== What you will do ==
Reproduce the entries exactly. Omit none of them.

=== Data for the task ===

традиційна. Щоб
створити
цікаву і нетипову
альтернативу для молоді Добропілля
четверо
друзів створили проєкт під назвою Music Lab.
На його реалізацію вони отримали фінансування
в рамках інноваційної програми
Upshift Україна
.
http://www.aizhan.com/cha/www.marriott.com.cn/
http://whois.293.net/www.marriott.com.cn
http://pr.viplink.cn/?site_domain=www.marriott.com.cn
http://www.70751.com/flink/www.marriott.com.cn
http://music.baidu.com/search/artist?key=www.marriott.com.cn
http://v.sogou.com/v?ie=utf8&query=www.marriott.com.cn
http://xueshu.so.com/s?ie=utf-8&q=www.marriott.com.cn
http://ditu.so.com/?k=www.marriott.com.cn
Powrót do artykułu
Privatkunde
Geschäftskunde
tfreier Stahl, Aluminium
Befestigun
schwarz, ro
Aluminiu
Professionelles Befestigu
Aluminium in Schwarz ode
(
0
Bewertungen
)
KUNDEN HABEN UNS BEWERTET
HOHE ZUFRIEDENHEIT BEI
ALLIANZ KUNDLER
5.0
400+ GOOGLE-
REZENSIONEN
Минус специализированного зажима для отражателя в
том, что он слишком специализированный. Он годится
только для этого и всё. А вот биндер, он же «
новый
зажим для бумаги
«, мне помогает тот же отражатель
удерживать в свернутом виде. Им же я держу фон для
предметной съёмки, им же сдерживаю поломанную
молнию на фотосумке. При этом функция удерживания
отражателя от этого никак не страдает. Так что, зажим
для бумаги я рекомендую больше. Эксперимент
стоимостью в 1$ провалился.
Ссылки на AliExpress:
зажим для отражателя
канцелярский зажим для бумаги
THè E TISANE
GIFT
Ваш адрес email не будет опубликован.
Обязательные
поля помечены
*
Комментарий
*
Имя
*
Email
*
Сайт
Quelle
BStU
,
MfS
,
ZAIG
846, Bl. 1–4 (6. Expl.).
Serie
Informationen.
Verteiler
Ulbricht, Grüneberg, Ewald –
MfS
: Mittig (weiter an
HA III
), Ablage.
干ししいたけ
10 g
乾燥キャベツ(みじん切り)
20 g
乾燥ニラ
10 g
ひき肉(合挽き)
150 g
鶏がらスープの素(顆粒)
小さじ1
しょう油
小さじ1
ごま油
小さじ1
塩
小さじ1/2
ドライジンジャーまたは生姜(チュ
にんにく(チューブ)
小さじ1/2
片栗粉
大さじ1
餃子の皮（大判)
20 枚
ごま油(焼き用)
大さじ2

===

== Answer space ==
традиційна. Щоб
створити
цікаву і нетипову
альтернативу для молоді Добропілля
четверо
друзів створили проєкт під назвою Music Lab.
На його реалізацію вони отримали фінансування
в рамках інноваційної програми
Upshift Україна
.
http://www.aizhan.com/cha/www.marriott.com.cn/
http://whois.293.net/www.marriott.com.cn
http://pr.viplink.cn/?site_domain=www.marriott.com.cn
http://www.70751.com/flink/www.marriott.com.cn
http://music.baidu.com/search/artist?key=www.marriott.com.cn
http://v.sogou.com/v?ie=utf8&query=www.marriott.com.cn
http://xueshu.so.com/s?ie=utf-8&q=www.marriott.com.cn
http://ditu.so.com/?k=www.marriott.com.cn
Powrót do artykułu
Privatkunde
Geschäftskunde
tfreier Stahl, Aluminium
Befestigun
schwarz, ro
Aluminiu
Professionelles Befestigu
Aluminium in Schwarz ode
(
0
Bewertungen
)
KUNDEN HABEN UNS BEWERTET
HOHE ZUFRIEDENHEIT BEI
ALLIANZ KUNDLER
5.0
400+ GOOGLE-
REZENSIONEN
Минус специализированного зажима для отражателя в
том, что он слишком специализированный. Он годится
только для этого и всё. А вот биндер, он же «
новый
зажим для бумаги
«, мне помогает тот же отражатель
удерживать в свернутом виде. Им же я держу фон для
предметной съёмки, им же сдерживаю поломанную
молнию на фотосумке. При этом функция удерживания
отражателя от этого никак не страдает. Так что, зажим
для бумаги я рекомендую больше. Эксперимент
стоимостью в 1$ провалился.
Ссылки на AliExpress:
зажим для отражателя
канцелярский зажим для бумаги
THè E TISANE
GIFT
Ваш адрес email не будет опубликован.
Обязательные
поля помечены
*
Комментарий
*
Имя
*
Email
*
Сайт
Quelle
BStU
,
MfS
,
ZAIG
846, Bl. 1–4 (6. Expl.).
Serie
Informationen.
Verteiler
Ulbricht, Grüneberg, Ewald –
MfS
: Mittig (weiter an
HA III
), Ablage.
干ししいたけ
10 g
乾燥キャベツ(みじん切り)
20 g
乾燥ニラ
10 g
ひき肉(合挽き)
150 g
鶏がらスープの素(顆粒)
小さじ1
しょう油
小さじ1
ごま油
小さじ1
塩
小さじ1/2
ドライジンジャーまたは生姜(チュ
にんにく(チューブ)
小さじ1/2
片栗粉
大さじ1
餃子の皮（大判)
20 枚
ごま油(焼き用)
大さじ2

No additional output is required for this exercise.